I was in a show called “Fiber,” it was a show for–at the time– all women and it was about challenging the male gaze in terms of the experience of black women artists in America.
So I painted myself as these two harpies. I was blending my body with animal parts more and more because I wasn’t understanding what was going on inside of me at the time. I wasn’t identifying as non-binary just yet. I was like I know I’m not a cis woman but I don’t want to be a cis man either. But I knew I wanted the power that cis men have. So all of that led me to researching and learning more about gender expressions, as well as more antiquity and folklore. It began to be a mixing of selves and not as much separate body parts. I felt very disconnected from being a human for a while. Like if I’m not a woman, what am I? I think that is where the animal parts and the becoming mythical beasts came from.
Mythology contains so much queerness that didn’t get written out of history. Myth, folklore, alchemy all contain pieces of our collective queer history.
To round it out, one of the magnum opuses of alchemy is iron into gold, rain into a rainbow, and the man and woman into the divine hermaphrodite. The Rebis is the divine hermaphrodite to bring balance, it’s the idea of someone not being male or female but both or neither. Of course now we aren’t thinking about existing on a binary but it shows people have always been thinking about this. Someone was thinking too, maybe it’s not one or the other, maybe it’s all happening at the same time. Maybe the magnum opus is showing up how you need to.

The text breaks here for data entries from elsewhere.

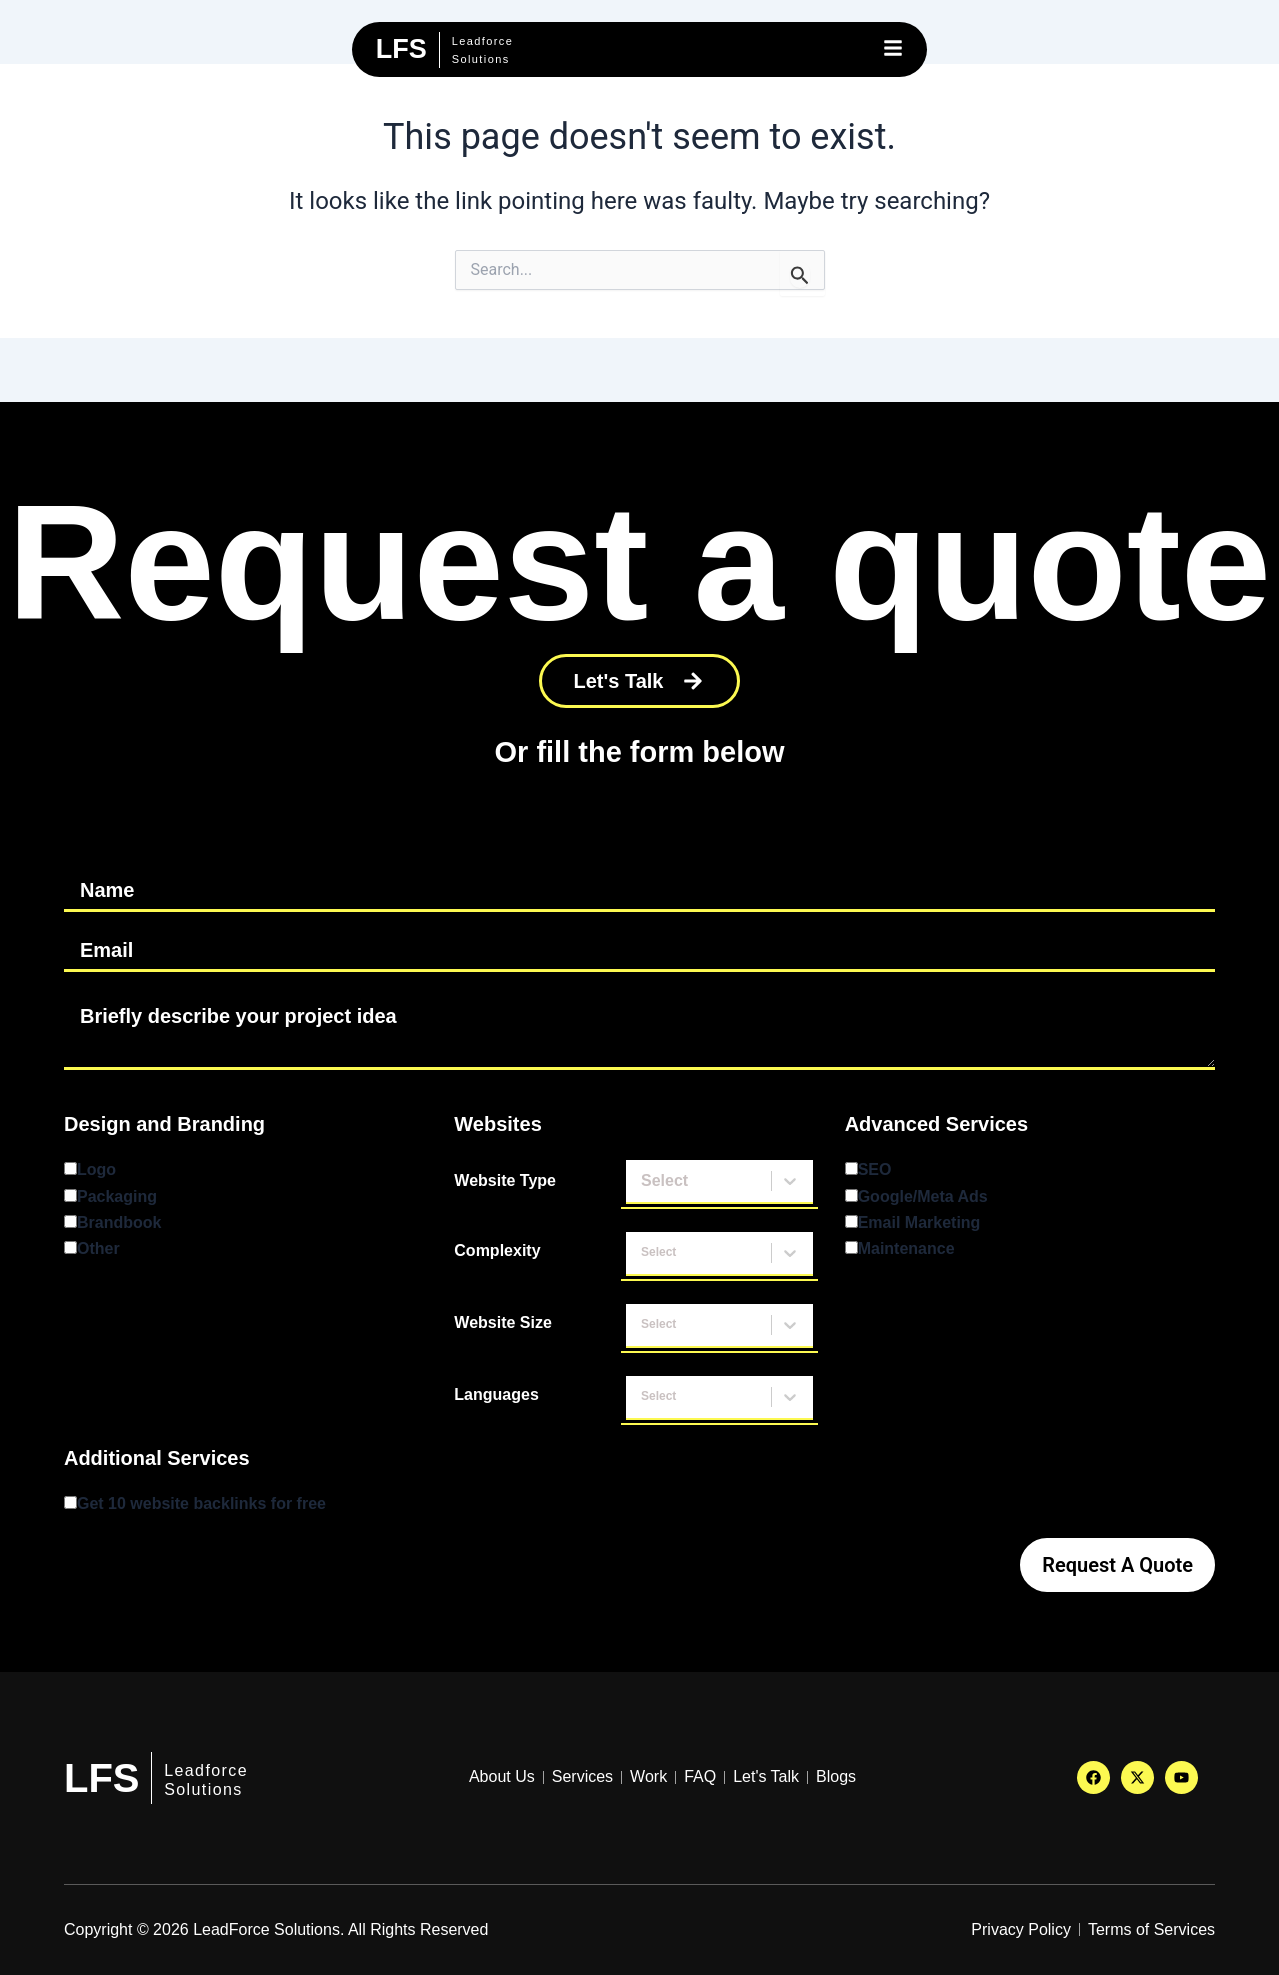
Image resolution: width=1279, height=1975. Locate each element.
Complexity (497, 1250)
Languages (496, 1394)
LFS (102, 1778)
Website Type (505, 1180)
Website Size (503, 1322)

*Slams table* What do you want? What do you want out of your time moving forward?
I want to be free. When I say free I say I want to be free to do painting as a living.
Whether I’m with a gallery or just selling these out of my studio. I want to support my partner and cat and myself. I want peace and I want a house on some land with a studio with ducks and my cat and I want to help other artists get to a secure point.
No matter where you may be on the road between iron and gold, know that there are other dazzling smart, cool, genius queers out there chewing on the same things you are. We create our mythology together now. I think Amber Ahmad is proof of that.